» **Exercise requirements**
Copy all entries without alteration and skip the pictures they hold.

#### Data extract ####

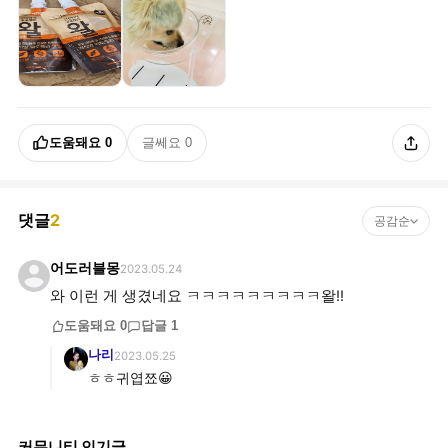
도움돼요
0
글쎄요
0
댓글
2
공감순
어도러블몽
2023.05.24
와 이런 게 생겼네요 ㅋㅋㅋㅋㅋㅋㅋㅋㅋ왈!!
도움돼요
0
답글
1
나리
2023.05.25
ㅎㅎ귀엽쬬😀
커뮤니티 인기글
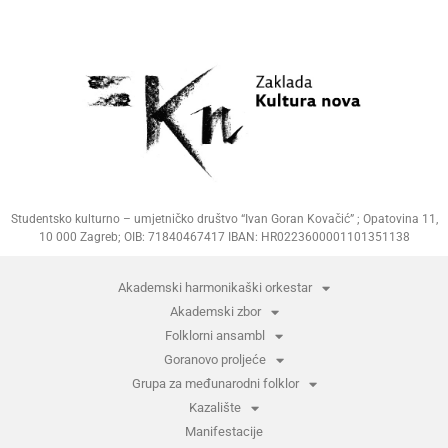
Studentsko kulturno – umjetničko društvo “Ivan Goran Kovačić” ; Opatovina 11,
10 000 Zagreb; OIB: 71840467417 IBAN: HR0223600001101351138
Akademski harmonikaški orkestar
Akademski zbor
Folklorni ansambl
Goranovo proljeće
Grupa za međunarodni folklor
Kazalište
Manifestacije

####

» **Written solution**
도움돼요
0
글쎄요
0
댓글
2
공감순
어도러블몽
2023.05.24
와 이런 게 생겼네요 ㅋㅋㅋㅋㅋㅋㅋㅋㅋ왈!!
도움돼요
0
답글
1
나리
2023.05.25
ㅎㅎ귀엽쬬😀
커뮤니티 인기글
Studentsko kulturno – umjetničko društvo “Ivan Goran Kovačić” ; Opatovina 11,
10 000 Zagreb; OIB: 71840467417 IBAN: HR0223600001101351138
Akademski harmonikaški orkestar
Akademski zbor
Folklorni ansambl
Goranovo proljeće
Grupa za međunarodni folklor
Kazalište
Manifestacije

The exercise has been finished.